The whole process of professional recruitment is a moral dilemma. Ground realities force your inner self to want to secure the seat at all costs; some people may take relatively normalized illegal channels for this purpose, while others may undergo merely a psychological change due to existentially felt desires to be selected. On the other hand, moral conscience remains, voicing a latent feeling that these inner changes are making you morally corrupt, as per the ideals of a beautified virtuous character.

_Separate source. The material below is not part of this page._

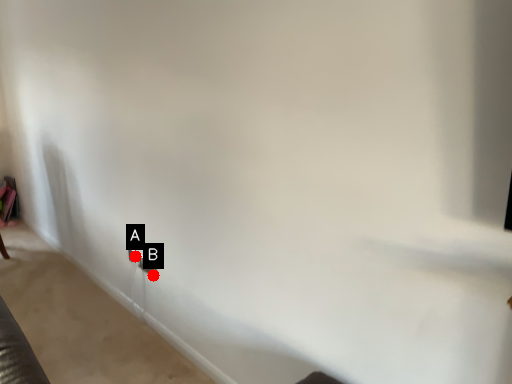 Question: Two points are circled on the image, labeled by A and B beside each circle. Which of the following is the closest to the observer?

Choices:
 (A) A is closer
 (B) B is closer

Answer: (B)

This disparity is inherent in the working dynamics of modern pedagogy because it systematically categorizes and discriminates competitors under the banner of merit or grading. The law of the jungle, famously known as "survival of the fittest," is the soul of modern pedagogy, unlike traditional pedagogy, whose substantial purpose was moral in nature. Modern pedagogy delinks education from knowledge and links education to financial necessities; therefore, subjects formulated in modern systems inculcate a narrow conception of human beings.
Modern educational systems systematically institutionalize instincts traditionally subject to taming. Competitive psychology in the worldly sphere is grounded in an egoistic disposition. Meanwhile, moral selfhood constitutes itself through winning others at the cost of your own self, but the modern predicament entraps you to lose yourself at the cost of the other. This is the paradox of the self. The substantiality of the self depends on the negation of the self for the Other/other. Negation here is not a radical phenomenon; rather, its connotation resembles the aesthetization of morality.
Self-centeredness is the root evil for the soul; it snatches it from its roots, and rootlessness makes it a morsel of nothingness in a state of being alive. It is a modern enterprise of dehumanization. If someone cannot resonate with this moral dilemma, it means dehumanization has occurred.